Rooting out the Weeds – Controlling for Contingent Liabilities

By Sue Bury, President &  CEO 1STWEST Background Due Diligence

For a financial services firm conducting due diligence on a borrower, it’s essential to employ best practices for protecting your business’s investment and reputation. One of the more arcane, and often overlooked, is the notion of the “contingent liability.

Contingent liabilities are potential (or off-balance-sheet) liabilities that may or may not have an ultimate negative impact, but could lead to problems down the road. Among other things, these looming pitfalls may dissuade potential investors and creditors from providing financing to a company, or necessitate the drafting of additional covenants to any lending agreement. At worst, they could erupt like Mount Vesuvius and take everyone in their path with them. To draw from current events, last year one of the world’s most successful and well-respected movie studios – The Weinstein Company – was thrust unexpectedly into the spotlight based on the bad behavior of its namesake and founder. The studio is now in bankruptcy, and thousands of people, including more than a few lenders and investors, are likely to lose out because of a contingent liability that went unseen by many, and simply ignored by others.

While applied in many fields, the concept of contingent liability has its roots in the accounting field. Federal accounting guidelines developed by the Financial Accounting Standards Board (FASB) recognize three tiers for determining whether or not a company must disclose a contingent liability on their financial statements:

  1. There is a high probability the contingency will occur.
  2. There is a reasonable probability the contingency will occur.
  3. There is a low probability the contingency will occur.

For the most part, these tiers are used to determine if and how a company must report the contingent liability on their balance sheet (only a low probability event requires no reporting at all). For lending or recruitment purposes, it’s advisable to deviate from these traditional protocols and simply consider whether it is more probable than not that a “triggering event” will occur that turns a potential liability into a real one.

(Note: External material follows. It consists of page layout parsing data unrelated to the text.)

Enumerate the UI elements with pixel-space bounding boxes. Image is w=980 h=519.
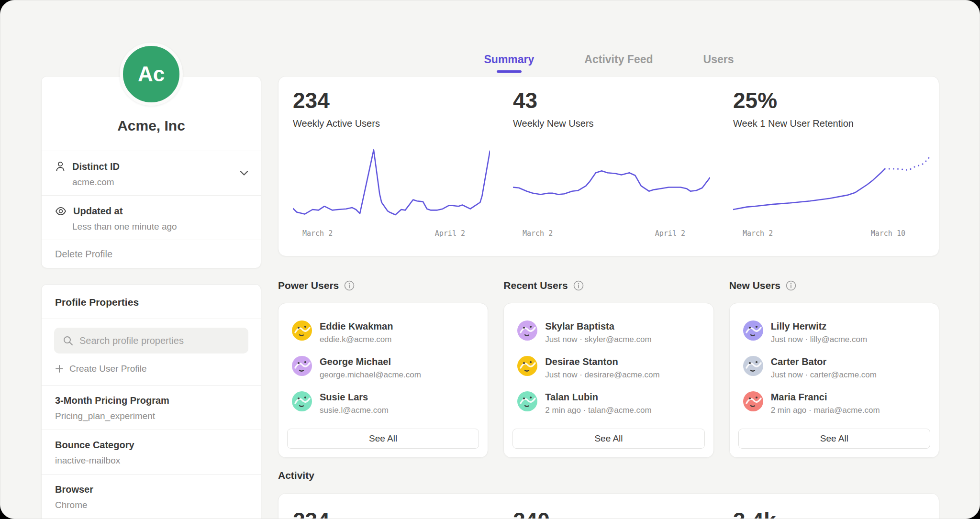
activity-card: 234 240 3.4k — [278, 493, 939, 519]
recent-users-section: Recent Users Skylar Baptista Just now · … — [503, 279, 713, 458]
stat-label: Weekly New Users — [513, 118, 719, 129]
profile-properties-title: Profile Properties — [55, 297, 139, 308]
section-title: New Users — [729, 280, 780, 291]
user-row[interactable]: Eddie Kwakman eddie.k@acme.com — [278, 315, 488, 350]
user-avatar — [517, 320, 537, 341]
profile-properties-search[interactable]: Search profile properties — [54, 328, 248, 353]
user-avatar — [517, 391, 537, 411]
updated-at-value: Less than one minute ago — [72, 221, 247, 232]
stat-number: 234 — [293, 89, 499, 112]
stat-number: 43 — [513, 89, 719, 112]
info-icon[interactable] — [344, 280, 355, 291]
user-subtext: Just now · lilly@acme.com — [771, 334, 867, 344]
user-row[interactable]: Maria Franci 2 min ago · maria@acme.com — [730, 386, 939, 421]
distinct-id-value: acme.com — [72, 177, 247, 188]
x-tick: March 2 — [523, 229, 553, 238]
user-subtext: 2 min ago · talan@acme.com — [545, 405, 651, 415]
stat-number: 240 — [513, 509, 719, 519]
user-avatar — [517, 356, 537, 376]
see-all-button[interactable]: See All — [287, 429, 479, 449]
user-row[interactable]: Carter Bator Just now · carter@acme.com — [730, 350, 939, 386]
new-users-card: Lilly Herwitz Just now · lilly@acme.com … — [729, 303, 939, 458]
tab-summary[interactable]: Summary — [484, 53, 535, 73]
power-users-section: Power Users Eddie Kwakman eddie.k@acme.c… — [278, 279, 488, 458]
power-users-card: Eddie Kwakman eddie.k@acme.com George Mi… — [278, 303, 488, 458]
weekly-active-users-stat: 234 Weekly Active Users March 2 April 2 — [278, 77, 499, 256]
retention-chart — [733, 147, 930, 217]
user-row[interactable]: Talan Lubin 2 min ago · talan@acme.com — [504, 386, 713, 421]
distinct-id-label: Distinct ID — [72, 161, 120, 172]
company-name: Acme, Inc — [117, 118, 185, 134]
user-subtext: Just now · desirare@acme.com — [545, 370, 659, 380]
tab-bar: Summary Activity Feed Users — [278, 53, 940, 73]
property-value: Pricing_plan_experiment — [55, 410, 247, 422]
user-row[interactable]: Lilly Herwitz Just now · lilly@acme.com — [730, 315, 939, 350]
see-all-button[interactable]: See All — [738, 429, 930, 449]
weekly-new-users-stat: 43 Weekly New Users March 2 April 2 — [499, 77, 719, 256]
user-subtext: george.michael@acme.com — [320, 370, 421, 380]
weekly-active-users-chart — [293, 147, 490, 217]
user-name: Lilly Herwitz — [771, 320, 867, 332]
stat-label: Weekly Active Users — [293, 118, 499, 129]
updated-at-row: Updated at Less than one minute ago — [42, 195, 261, 240]
activity-stat: 3.4k — [719, 494, 939, 519]
info-icon[interactable] — [573, 280, 584, 291]
user-name: Carter Bator — [771, 356, 877, 367]
x-tick: April 2 — [435, 229, 465, 238]
user-sections: Power Users Eddie Kwakman eddie.k@acme.c… — [278, 279, 939, 458]
section-title: Power Users — [278, 280, 339, 291]
activity-section-title: Activity — [278, 470, 314, 481]
user-avatar — [292, 391, 312, 411]
updated-at-label: Updated at — [73, 205, 122, 217]
delete-profile-button[interactable]: Delete Profile — [42, 240, 261, 268]
see-all-button[interactable]: See All — [512, 429, 704, 449]
user-row[interactable]: Desirae Stanton Just now · desirare@acme… — [504, 350, 713, 386]
property-row[interactable]: Bounce Category inactive-mailbox — [42, 430, 261, 474]
property-row[interactable]: Browser Chrome — [42, 474, 261, 519]
user-name: Maria Franci — [771, 391, 880, 403]
stat-number: 3.4k — [733, 509, 939, 519]
chevron-down-icon[interactable] — [240, 171, 248, 176]
search-placeholder: Search profile properties — [79, 335, 184, 346]
x-tick: March 2 — [743, 229, 773, 238]
user-subtext: 2 min ago · maria@acme.com — [771, 405, 880, 415]
x-tick: March 10 — [871, 229, 905, 238]
user-avatar — [743, 356, 763, 376]
stat-label: Week 1 New User Retention — [733, 118, 939, 129]
user-subtext: Just now · carter@acme.com — [771, 370, 877, 380]
user-row[interactable]: Skylar Baptista Just now · skyler@acme.c… — [504, 315, 713, 350]
divider — [42, 319, 261, 319]
tab-activity-feed[interactable]: Activity Feed — [584, 53, 653, 73]
stat-number: 25% — [733, 89, 939, 112]
user-subtext: Just now · skyler@acme.com — [545, 334, 651, 344]
new-users-section: New Users Lilly Herwitz Just now · lilly… — [729, 279, 939, 458]
property-row[interactable]: 3-Month Pricing Program Pricing_plan_exp… — [42, 385, 261, 430]
distinct-id-row[interactable]: Distinct ID acme.com — [42, 151, 261, 195]
retention-stat: 25% Week 1 New User Retention March 2 Ma… — [719, 77, 939, 256]
activity-stat: 240 — [499, 494, 719, 519]
user-row[interactable]: Susie Lars susie.l@acme.com — [278, 386, 488, 421]
recent-users-card: Skylar Baptista Just now · skyler@acme.c… — [503, 303, 713, 458]
plus-icon — [55, 364, 64, 373]
summary-stats-card: 234 Weekly Active Users March 2 April 2 … — [278, 76, 939, 256]
main-content: Summary Activity Feed Users 234 Weekly A… — [278, 0, 940, 519]
user-subtext: susie.l@acme.com — [320, 405, 389, 415]
company-avatar: Ac — [120, 43, 183, 106]
user-avatar — [292, 320, 312, 341]
x-tick: March 2 — [302, 229, 333, 238]
property-value: inactive-mailbox — [55, 455, 247, 466]
user-avatar — [743, 391, 763, 411]
user-row[interactable]: George Michael george.michael@acme.com — [278, 350, 488, 386]
user-avatar — [743, 320, 763, 341]
user-avatar — [292, 356, 312, 376]
profile-properties-card: Profile Properties Search profile proper… — [41, 284, 261, 519]
user-name: Desirae Stanton — [545, 356, 659, 367]
property-name: Browser — [55, 484, 247, 495]
user-name: Susie Lars — [320, 391, 389, 403]
tab-users[interactable]: Users — [703, 53, 734, 73]
app-window: Ac Acme, Inc Distinct ID acme.com — [0, 0, 980, 519]
create-user-profile-button[interactable]: Create User Profile — [55, 363, 247, 375]
company-avatar-initials: Ac — [138, 62, 165, 86]
create-user-profile-label: Create User Profile — [69, 363, 147, 375]
info-icon[interactable] — [786, 280, 796, 291]
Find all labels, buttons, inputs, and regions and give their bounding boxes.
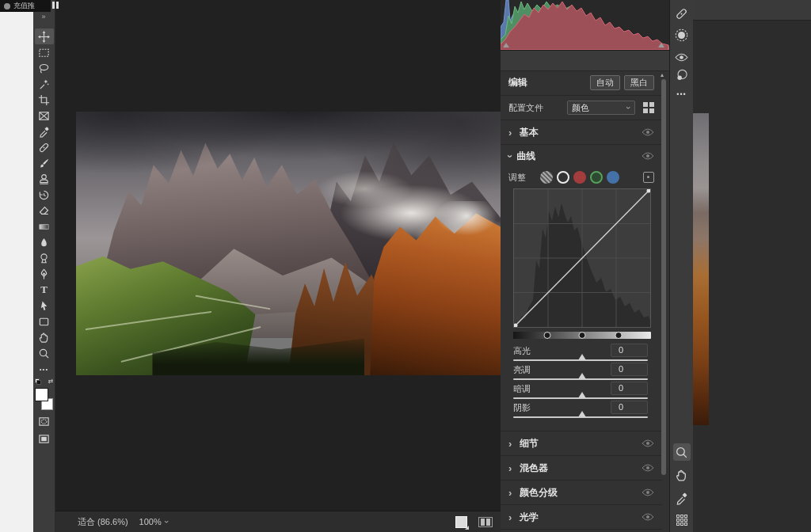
quick-mask-button[interactable] [35,413,54,429]
slider-value[interactable]: 0 [611,363,648,376]
white-balance-tool-button[interactable] [673,489,691,507]
section-curve[interactable]: › 曲线 [501,145,662,167]
profile-select[interactable]: 颜色 › [567,101,635,115]
spot-healing-tool[interactable] [35,139,54,155]
lasso-tool[interactable] [35,60,54,76]
slider-thumb[interactable] [578,354,586,360]
before-after-view-icon[interactable] [478,517,493,527]
blur-tool[interactable] [35,234,54,250]
zoom-tool[interactable] [35,345,54,361]
photo-preview[interactable] [76,112,501,375]
curve-region-split-strip[interactable] [513,332,651,339]
slider-thumb[interactable] [578,392,586,398]
marquee-tool[interactable] [35,44,54,60]
section-mixer[interactable]: › 混色器 [501,456,662,480]
hand-tool[interactable] [35,329,54,345]
photo-cliff-snow [432,201,501,238]
preview-toggle-icon[interactable] [455,516,467,528]
eyedropper-tool[interactable] [35,124,54,139]
region-split-dot[interactable] [615,332,623,339]
red-eye-tool-button[interactable] [673,48,691,66]
visibility-eye-icon[interactable] [642,152,654,160]
edit-toolbar-button[interactable]: ••• [35,361,54,377]
chevron-down-icon: › [504,154,516,158]
healing-tool-button[interactable] [673,5,691,22]
scrollbar-up-icon[interactable]: ▴ [661,71,664,78]
bw-button[interactable]: 黑白 [624,75,654,90]
chevron-right-icon: › [508,487,520,499]
chevron-right-icon: › [508,127,520,139]
default-colors-icon[interactable] [35,378,41,385]
fit-zoom-label: 适合 (86.6%) [78,516,128,528]
brush-tool[interactable] [35,155,54,171]
visibility-eye-icon[interactable] [642,439,654,447]
zoom-tool-button[interactable] [673,443,691,461]
point-curve-icon[interactable] [557,171,569,184]
slider-label: 高光 [513,345,531,357]
slider-value[interactable]: 0 [611,401,648,414]
green-channel-icon[interactable] [590,171,603,184]
acr-tool-strip: ••• [669,0,693,532]
fit-zoom-button[interactable]: 适合 (86.6%) [78,516,128,528]
history-brush-tool[interactable] [35,187,54,203]
zoom-level-select[interactable]: 100% › [139,517,169,526]
dodge-tool[interactable] [35,250,54,266]
panel-scrollbar[interactable] [661,79,666,475]
move-tool[interactable] [35,28,54,44]
auto-button[interactable]: 自动 [590,75,620,90]
more-options-button[interactable]: ••• [673,86,691,103]
slider-value[interactable]: 0 [611,382,648,395]
visibility-eye-icon[interactable] [642,464,654,472]
red-channel-icon[interactable] [573,171,586,184]
hand-tool-button[interactable] [673,466,691,484]
crop-tool[interactable] [35,92,54,108]
section-color-grading[interactable]: › 颜色分级 [501,481,662,504]
pen-tool[interactable] [35,266,54,282]
photoshop-window-behind [693,0,811,532]
background-window [0,0,33,532]
screen-mode-button[interactable] [35,431,54,446]
eraser-tool[interactable] [35,203,54,218]
browse-profiles-icon[interactable] [643,102,654,113]
slider-highlights: 高光 0 [513,345,651,364]
color-swatch-controls[interactable]: ⇄ [35,378,54,385]
region-split-dot[interactable] [543,332,550,339]
grid-toggle-button[interactable] [673,511,691,529]
chevron-down-icon: › [624,106,634,109]
parametric-curve-icon[interactable] [540,171,553,184]
toolbar-expand-icon[interactable]: » [33,11,55,22]
clone-stamp-tool[interactable] [35,171,54,187]
presets-button[interactable] [673,66,691,84]
shadow-clipping-icon[interactable] [503,43,509,48]
object-selection-tool[interactable] [35,76,54,92]
slider-thumb[interactable] [578,373,586,379]
highlight-clipping-icon[interactable] [658,43,664,48]
visibility-eye-icon[interactable] [642,513,654,521]
tone-curve-graph[interactable] [513,188,651,328]
edit-header-row: 编辑 自动 黑白 [501,70,662,95]
visibility-eye-icon[interactable] [642,128,654,136]
acr-preview-canvas[interactable] [55,0,501,511]
foreground-color-swatch[interactable] [35,388,48,401]
foreground-background-swatches[interactable] [34,386,55,410]
path-selection-tool[interactable] [35,298,54,314]
browser-tab-bar[interactable]: 充值推 [0,0,51,12]
blue-channel-icon[interactable] [607,171,619,184]
profile-value: 颜色 [572,102,589,114]
shape-tool[interactable] [35,314,54,329]
gradient-tool[interactable] [35,218,54,234]
histogram[interactable] [501,0,669,51]
frame-tool[interactable] [35,108,54,124]
swap-colors-icon[interactable]: ⇄ [48,378,54,385]
region-split-dot[interactable] [579,332,586,339]
section-optics[interactable]: › 光学 [501,505,662,529]
slider-value[interactable]: 0 [611,344,648,357]
targeted-adjustment-icon[interactable] [643,172,654,183]
acr-edit-panel: 编辑 自动 黑白 配置文件 颜色 › › 基本 › 曲线 [501,0,669,532]
section-detail[interactable]: › 细节 [501,431,662,455]
section-basic[interactable]: › 基本 [501,120,662,144]
type-tool[interactable]: T [35,282,54,298]
slider-thumb[interactable] [578,411,586,417]
visibility-eye-icon[interactable] [642,488,654,496]
masking-tool-button[interactable] [673,26,691,44]
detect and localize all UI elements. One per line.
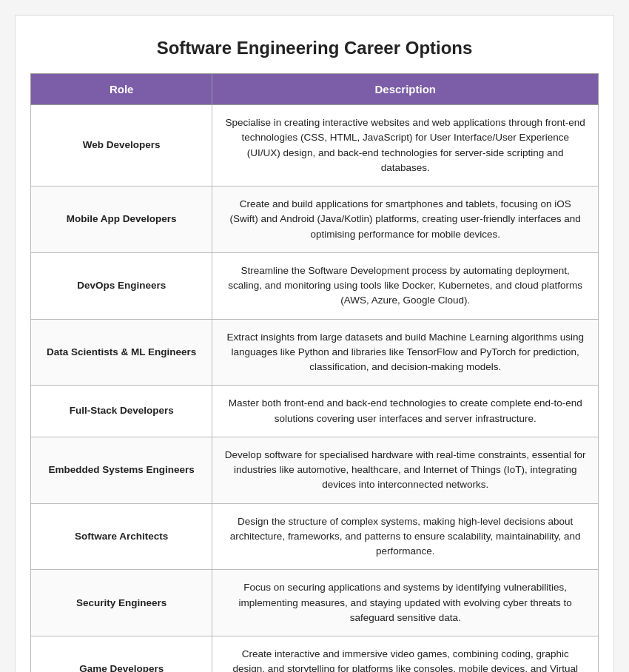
table-row: Embedded Systems EngineersDevelop softwa… <box>31 437 599 503</box>
table-header-row: Role Description <box>31 74 599 105</box>
column-header-description: Description <box>212 74 599 105</box>
role-cell: Web Developers <box>31 105 212 187</box>
table-row: DevOps EngineersStreamline the Software … <box>31 252 599 319</box>
table-row: Full-Stack DevelopersMaster both front-e… <box>31 386 599 437</box>
role-cell: DevOps Engineers <box>31 252 212 319</box>
role-cell: Full-Stack Developers <box>31 386 212 437</box>
description-cell: Extract insights from large datasets and… <box>212 319 599 386</box>
page-title: Software Engineering Career Options <box>30 38 599 58</box>
description-cell: Develop software for specialised hardwar… <box>212 437 599 503</box>
table-row: Software ArchitectsDesign the structure … <box>31 503 599 570</box>
description-cell: Design the structure of complex systems,… <box>212 503 599 570</box>
description-cell: Create interactive and immersive video g… <box>212 636 599 673</box>
description-cell: Create and build applications for smartp… <box>212 187 599 253</box>
role-cell: Embedded Systems Engineers <box>31 437 212 503</box>
role-cell: Mobile App Developers <box>31 187 212 253</box>
career-table: Role Description Web DevelopersSpecialis… <box>30 73 599 672</box>
description-cell: Master both front-end and back-end techn… <box>212 386 599 437</box>
table-row: Web DevelopersSpecialise in creating int… <box>31 105 599 187</box>
table-row: Data Scientists & ML EngineersExtract in… <box>31 319 599 386</box>
description-cell: Specialise in creating interactive websi… <box>212 105 599 187</box>
page-container: Software Engineering Career Options Role… <box>15 15 614 672</box>
role-cell: Software Architects <box>31 503 212 570</box>
table-row: Security EngineersFocus on securing appl… <box>31 570 599 636</box>
table-row: Mobile App DevelopersCreate and build ap… <box>31 187 599 253</box>
column-header-role: Role <box>31 74 212 105</box>
role-cell: Data Scientists & ML Engineers <box>31 319 212 386</box>
description-cell: Focus on securing applications and syste… <box>212 570 599 636</box>
role-cell: Security Engineers <box>31 570 212 636</box>
description-cell: Streamline the Software Development proc… <box>212 252 599 319</box>
role-cell: Game Developers <box>31 636 212 673</box>
table-row: Game DevelopersCreate interactive and im… <box>31 636 599 673</box>
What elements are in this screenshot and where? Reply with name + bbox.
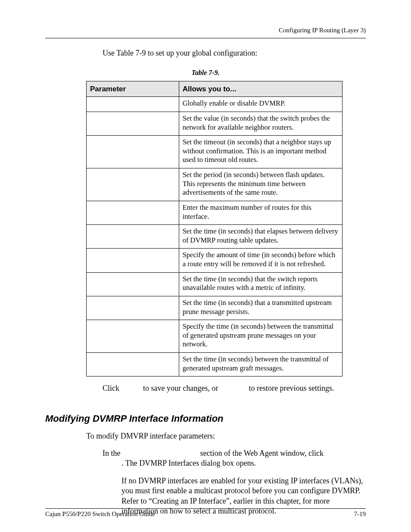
table-row: Specify the amount of time (in seconds) … <box>87 249 342 272</box>
cell-desc: Set the time (in seconds) that the switc… <box>179 272 342 296</box>
text: In the <box>103 449 122 457</box>
page: Configuring IP Routing (Layer 3) Use Tab… <box>0 0 411 532</box>
cell-param <box>87 112 179 135</box>
cell-param <box>87 201 179 224</box>
footer-left: Cajun P550/P220 Switch Operation Guide <box>45 510 155 518</box>
cell-desc: Set the time (in seconds) that elapses b… <box>179 225 342 249</box>
cell-param <box>87 249 179 272</box>
footer-right: 7-19 <box>354 510 366 518</box>
table-row: Set the period (in seconds) between flas… <box>87 168 342 201</box>
text: Click <box>103 384 121 392</box>
text: . The DVMRP Interfaces dialog box opens. <box>103 458 366 468</box>
col-allows: Allows you to... <box>179 81 342 97</box>
table-row: Enter the maximum number of routes for t… <box>87 201 342 224</box>
cell-desc: Set the time (in seconds) between the tr… <box>179 353 342 376</box>
section-intro: To modify DMVRP interface parameters: <box>86 432 215 441</box>
cell-desc: Enter the maximum number of routes for t… <box>179 201 342 224</box>
step-open-interfaces: In the section of the Web Agent window, … <box>103 448 366 469</box>
table-row: Specify the time (in seconds) between th… <box>87 320 342 353</box>
note-text: If no DVMRP interfaces are enabled for y… <box>121 476 366 516</box>
cell-param <box>87 320 179 353</box>
table-row: Set the time (in seconds) that the switc… <box>87 272 342 296</box>
table-row: Set the value (in seconds) that the swit… <box>87 112 342 135</box>
table-row: Set the time (in seconds) that elapses b… <box>87 225 342 249</box>
cell-desc: Specify the amount of time (in seconds) … <box>179 249 342 272</box>
cell-desc: Specify the time (in seconds) between th… <box>179 320 342 353</box>
table-row: Set the timeout (in seconds) that a neig… <box>87 136 342 168</box>
footer-rule <box>45 508 366 509</box>
table-row: Set the time (in seconds) that a transmi… <box>87 296 342 320</box>
cell-param <box>87 136 179 168</box>
cell-desc: Globally enable or disable DVMRP. <box>179 97 342 112</box>
table-7-9: Parameter Allows you to... Globally enab… <box>86 81 342 376</box>
table-row: Set the time (in seconds) between the tr… <box>87 353 342 376</box>
cell-param <box>87 168 179 201</box>
cell-param <box>87 97 179 112</box>
cell-desc: Set the timeout (in seconds) that a neig… <box>179 136 342 168</box>
running-header: Configuring IP Routing (Layer 3) <box>279 27 366 34</box>
section-heading: Modifying DVMRP Interface Information <box>45 413 224 424</box>
text: to save your changes, or <box>143 384 220 392</box>
intro-text: Use Table 7-9 to set up your global conf… <box>103 49 257 58</box>
step-save-cancel: Click to save your changes, or to restor… <box>103 384 366 393</box>
text: to restore previous settings. <box>249 384 334 392</box>
table-header-row: Parameter Allows you to... <box>87 81 342 97</box>
table-row: Globally enable or disable DVMRP. <box>87 97 342 112</box>
cell-desc: Set the value (in seconds) that the swit… <box>179 112 342 135</box>
header-rule <box>45 38 366 38</box>
cell-param <box>87 225 179 249</box>
col-parameter: Parameter <box>87 81 179 97</box>
cell-param <box>87 272 179 296</box>
table-caption: Table 7-9. <box>0 69 411 77</box>
text: section of the Web Agent window, click <box>200 449 324 457</box>
cell-param <box>87 296 179 320</box>
cell-desc: Set the time (in seconds) that a transmi… <box>179 296 342 320</box>
cell-desc: Set the period (in seconds) between flas… <box>179 168 342 201</box>
cell-param <box>87 353 179 376</box>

Examples of contingent liabilities may include pending lawsuits, product warranties, or ongoing investigations. However, as many of us probably know, simply being named as a defendant in a lawsuit, or audited by the Internal Revenue Service, is not, in and of itself, evidence of wrongdoing (or an indicator of a “probable” liability).

Identifying contingent liabilities is the easy part; deciding whether there is a 50 percent or greater likelihood of their occurrence is what separates the science of contingency management from the art.

Determining the probability of a contingent liability requires a more nuanced analysis. In the case of a pending lawsuit, for instance, due diligence must include, at the very least, an assessment of the merits of the claim. Have your attorneys read through the discovery files and offered their professional opinion about whether the suit is frivolous or has merit?”

Even that may not be enough, though. Robust contingency management should include searching public records to see if the borrower has a long history of litigation – which is often costly and laborious even when there is no negative judgment levied.

Look for tax liens, past judgments against the firm and of course search news clippings thoroughly for any negative press that could impact brand worthiness.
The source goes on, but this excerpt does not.